Pulaski County assessed property on a three-year cycle in 2003, 2006, 2009 and 2012, Thompson said. At the end of that period, the growth after the recession made the county change to a five-year cycle.

Appraised value is the total estimated value of a piece of property. Twenty percent of that value is used to calculate the taxes due. Therefore, a house appraised at $200,000 would have a taxable, or assessed, value of $40,000. The millage rate of tax for the property is applied to that assessed value. The tax rate varies by location.

A house in Fayetteville appraised at $200,000 would be taxed at 57.95 mills. That includes school, county and city taxes for a total bill of $2,318. Such figures are often subject to exemptions such as the $375 homestead credit for the taxpayer’s primary residence.

State law would cushion the full impact of the increased values. The bill for a 2020 reappraisal would not come due until October 2021. The law limits a tax increase caused by a higher value to no more than 10% a year. A home used as a primary residence is limited to 5% per year. Further, exemptions for the elderly and disabled freeze appraisals for tax purposes. Still, property tax bills would rise year by year until the full value was reached.

Property taxes in Arkansas largely go to schools. About 81% of the revenue raised by property taxes in Washington County and 77 % in Sebastian County go to public school districts, tax records show.

School administrators realize how reappraisal during a pandemic puts property owners in a bind, said Charles Cudney, director of the Northwest Arkansas Education Service Cooperative. However, the pandemic also imposes severe financial pressure on schools, he said. The cooperative advises and consults with all public school districts in the region.

“Readers of your article may think the schools don’t need that much money because classes are closed,” Cudney said. “The truth is our costs have gone up. They’re running huge deficits in our food service,” kept open to feed poor children, he said.

Individual student instruction by computer imposes new costs, including new software and computers and internet access to students whose families don’t have them, he said.
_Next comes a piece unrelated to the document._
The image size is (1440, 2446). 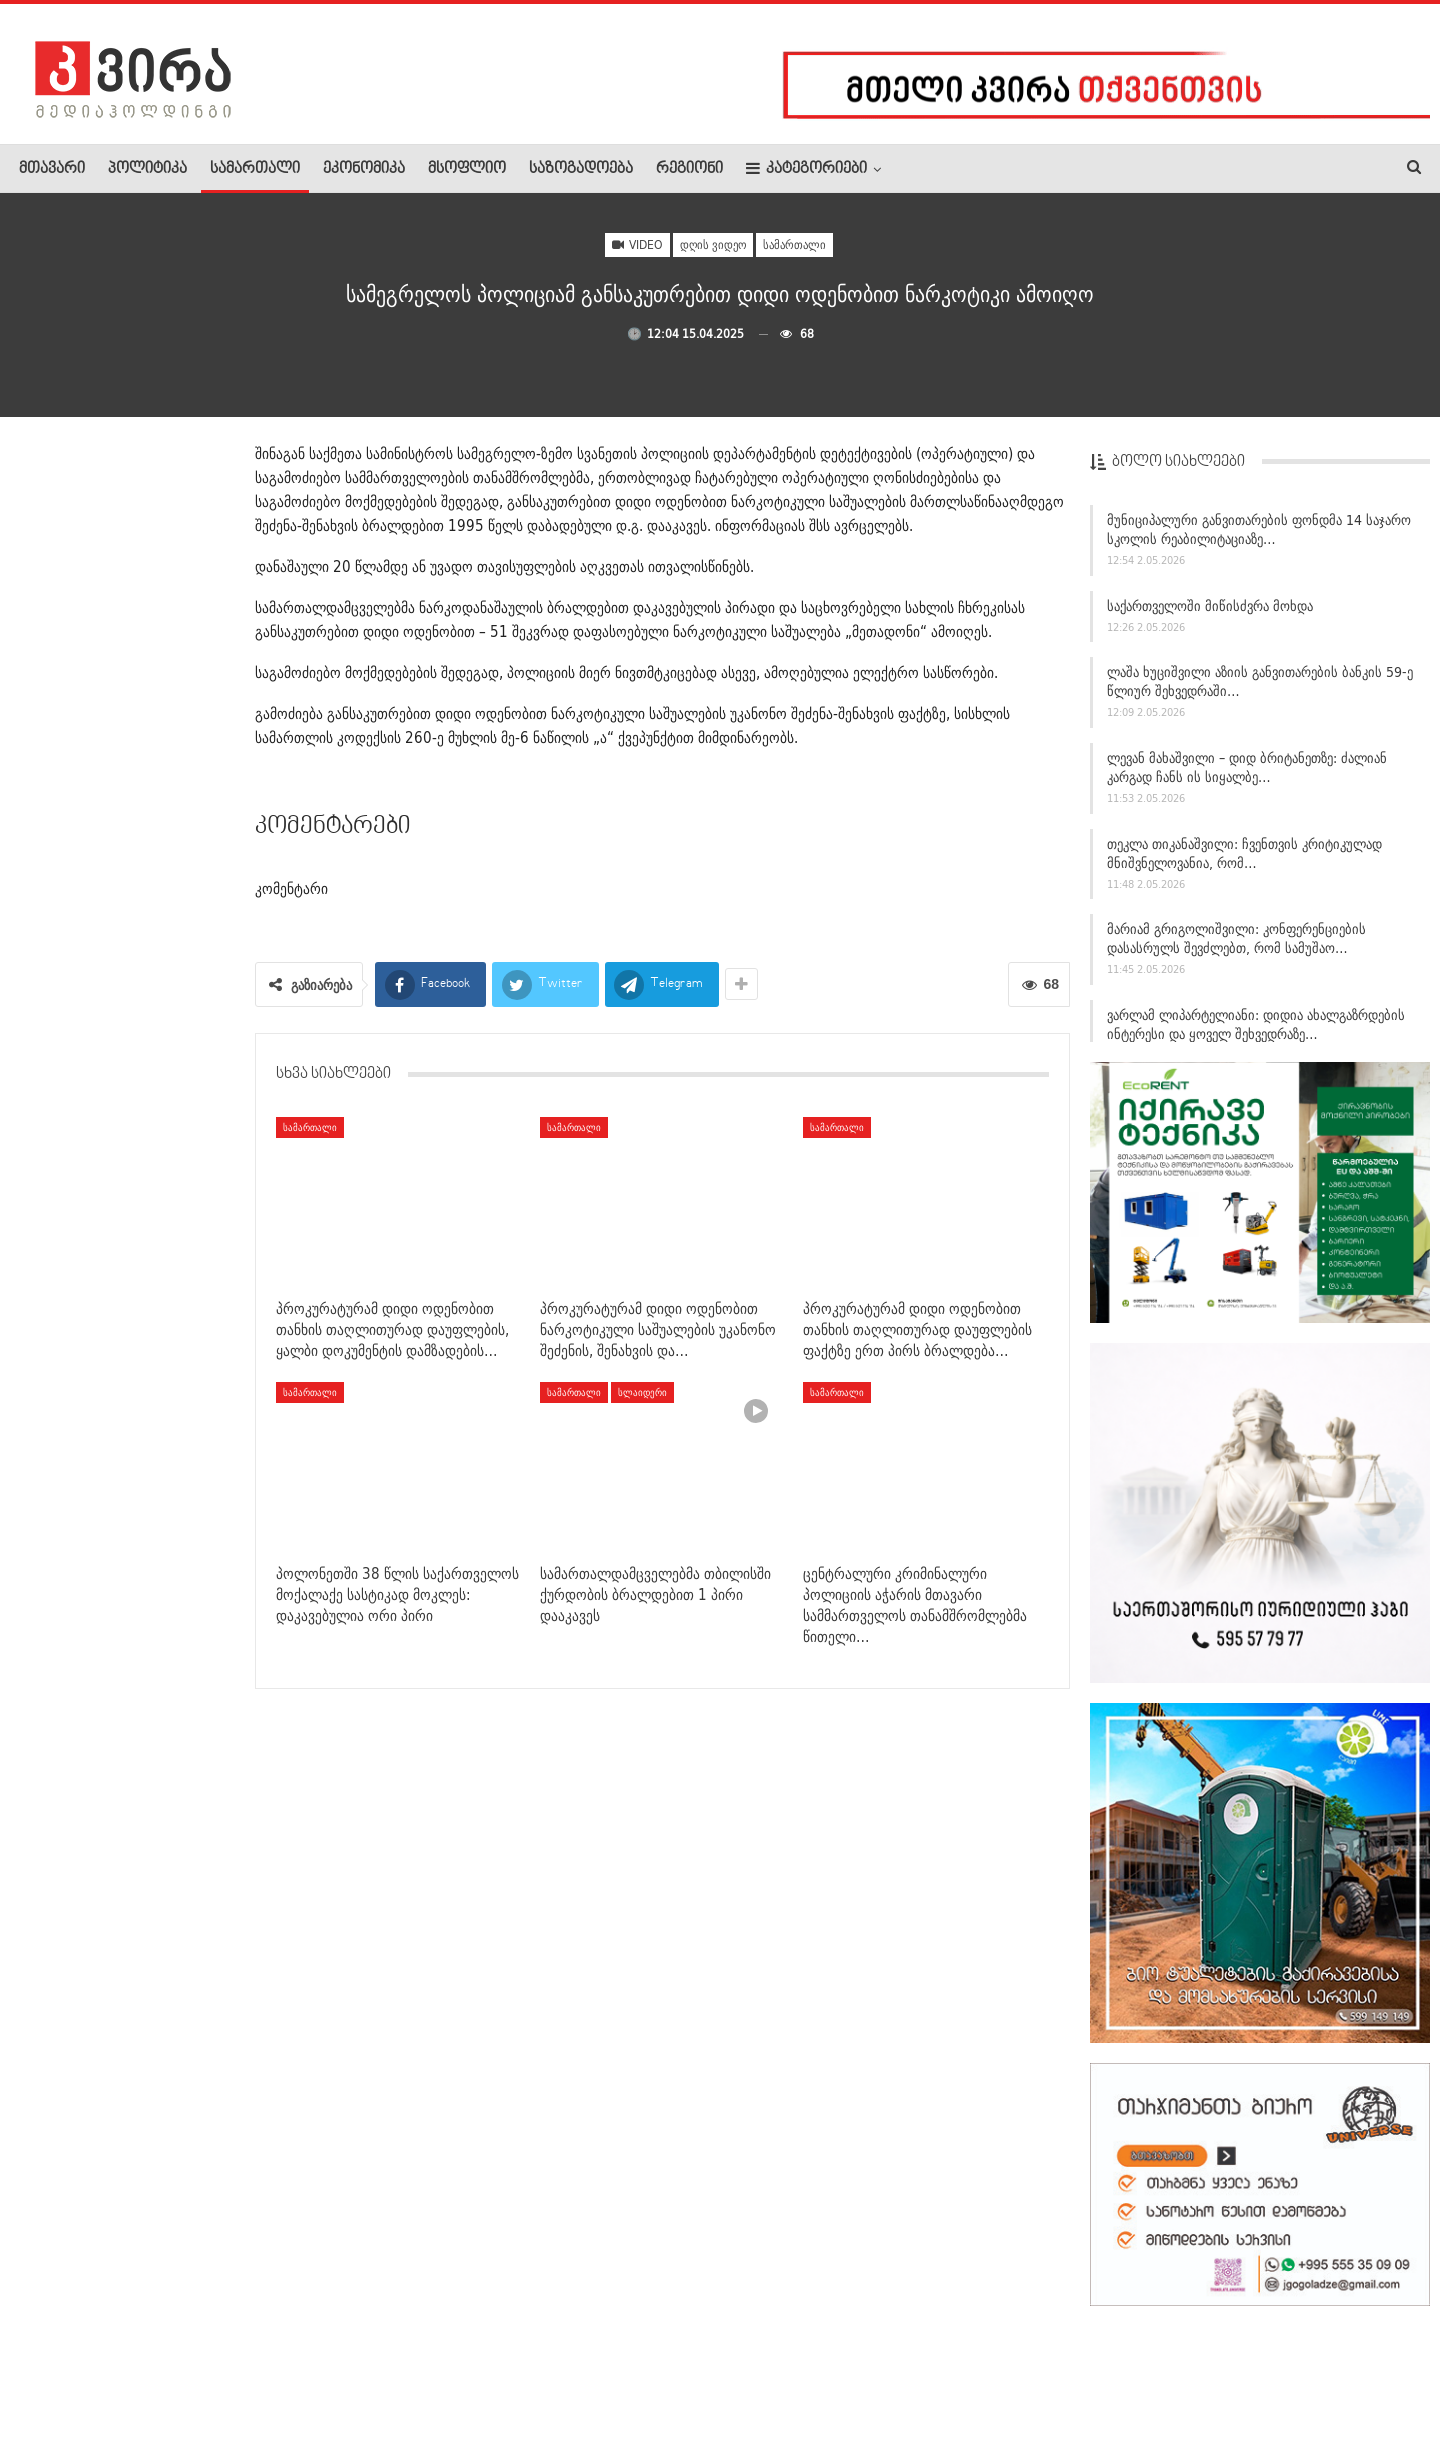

“Then there’s the state budget, which is largely spent on education,” Cudney said. “We’re going into a recession. The state’s required to keep a balanced budget, and there is no guarantee education’s allocation is going to stay the same.”

District administrators and school board members realize property owners are hurting, but that does not remove the pressure on districts to meet their obligations, he said. Regional superintendents will meet with Hill via video conference Wednesday, Cudney said.

“The earth is shifting beneath our feet almost daily,” Cudney said. Beyond that, there is the question of whether there is a legal way to delay the reappraisal, he said.

Hill acknowledged there may be no legal avenue. If there is not?

“I don’t know what the consequences would be, but right now I’m about 90% sure I would not do it,” he said of reappraisal in 2020.

Property owners may appeal to their county’s equalization board if they believe an assessment is too high, but that board will be swamped if Washington County reappraises this year, Hill predicted.

Money to school districts from property taxes won’t fall whether reappraisal goes through this year or not, both Hill and Johnson said. Clark made the same point. Property tax revenue grew for the past five years thanks to new construction, even without reappraisal. Delaying reappraisal would, at worst, leave the schools in a status quo, they said.

The schools are going to be supported, Clark said.